A pior lembrança daquele dia foi ter que te carregar nos meus braços, em um caixão. Pequeno e frágil, não queria te deixar ir embora, mas era preciso. Meu filho, meu primogênito. Minha responsabilidade era te levar nos meus braços daquela forma. Alguém, não lembro quem, me pediu pra levá-lo e tirar dos meus braços. Não! Eu que tinha que fazer isso. Era o meu filho, um pedaço de mim que eu tinha que me despedir àquele momento.
Os passos mais difíceis de minha vida foram os que dei contigo nos meus braços enquanto te carregava dentro do cemitério. Paramos por um momento. Aguardávamos que sua madrinha, minha irmã, trouxesse a água benta para te batizar antes de sua partida definitiva. Lembro de tuas mãos e como eu queria segurá-las. Acariciei teu rosto, rezei por ti um Pai-Nosso. Perguntei-me e a Deus por que estávamos passando por tudo aquilo. Não sei se precisava da resposta, apenas precisava externar a pergunta para que aliviasse minha dor um momento. Não consegui nenhum dos dois, nem a resposta nem o alívio. Deixem-me com minha dor.

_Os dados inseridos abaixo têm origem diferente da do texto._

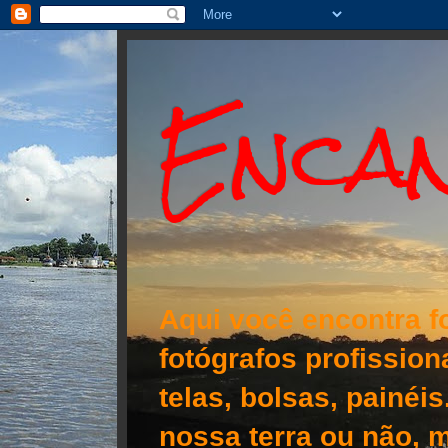
Encan
Aqui você encontra f
fotógrafos profissio
telas, bolsas, painéi
nossa terra ou não, m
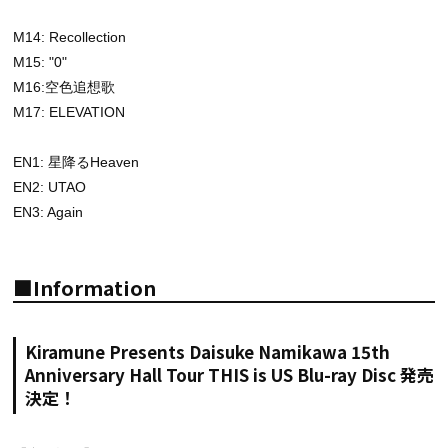
M14: Recollection
M15: "0"
M16:空色追想歌
M17: ELEVATION
EN1: 星降るHeaven
EN2: UTAO
EN3: Again
■Information
Kiramune Presents Daisuke Namikawa 15th
Anniversary Hall Tour THIS is US Blu-ray Disc 発売
決定！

Enquanto isso sua mãe passava por um pequeno procedimento cirúrgico no hospital. Não viu nada disso que nós dois passamos, meu filho. Não poderia. A maior dor dela foi literalmente o inverso da que passei. Enquanto a minha foi andar contigo nos braços, a dela foi nunca ter te segurado neles. Ela não teve a oportunidade de te segurar e te dar um beijo de despedida, mas a carga emocional dela foi imensamente maior.
Cumpri meu papel de pai e tomei as rédeas da situação. Busquei servir de escudo entre ela e a dor. Toda vez que a visitava no hospital, engolia completamente minha dor e tentava fazê-la feliz. Em vão, mas tentava. Burlava as regras do hospital para estar com ela por mais tempo e não deixá-la sentir tanta dor emocional. Fazia de tudo o possível para tentar diminuir o que ela sentia. Enquanto eu desmoronava por dentro.
Recebia incontáveis ligações durante aquele tempo. Todos os dias. Contava várias vezes a história. Em todas elas me derramava em lágrimas. Até nossa cadela percebeu e se entristeceu também.
Escondo num sorriso às vezes o que sinto, mas quando estou só me vem à mente você. Que nunca conheceu sua casa, a não ser dentro da barriga de sua mãe. Nunca recebeste visitas alegres e brincalhonas com o fato de estares dormindo.
Tu eras incrivelmente parecido comigo, João. Certa vez, tua mãe me perguntou se eu não tinha medo de esquecer teu rosto. Claro que não! Ficaste gravado em minha memória e temos tua imagem em 3D de ultrassonografia. Isso me basta para olhar pro teu rosto quantas vezes Deus me permitir. Só espero, um dia, poder ser apresentado a ti de fato. Dar-te um abraço apertado e nunca mais soltar.
A vida continua, mas eu parei por um bom tempo.
"...Saber que posso confiar em meu Senhor e acreditar que Ele nunca faltará..."
A música mudou e a mensagem, também. Devo confiar em meu Deus, que sabe de todas as coisas. Não sei quais são seus planos para minha vida, mas precisamos de forças e coragem para seguir em frente.
Muitas vezes me falta um sentido para a vida. Lembro-me muito bem como estava "voando" no meu trabalho no período em que te esperava, meu filho. Hoje não consigo um décimo daquela produtividade. Quão dolorosa é essa tua ausência.
Minha maior vontade era ser teu exemplo, te levar para jogar bola, praticar karate, ter aulas de natação, ir para a escola, Ordem DeMolay e Maçonaria (quem sabe?) tudo mais que um pai faria por um filho. Queria que tu olhasses para mim e me visse como um caminho a ser seguido.
Só me resta confiar em Deus, como diz a música. Não só me resta, como é a única fonte de força e o maior dos passos que devo fazer.
Enquanto digito este texto, vem Renato Russo e me diz, em música, que "tudo passa, tudo passará". Será?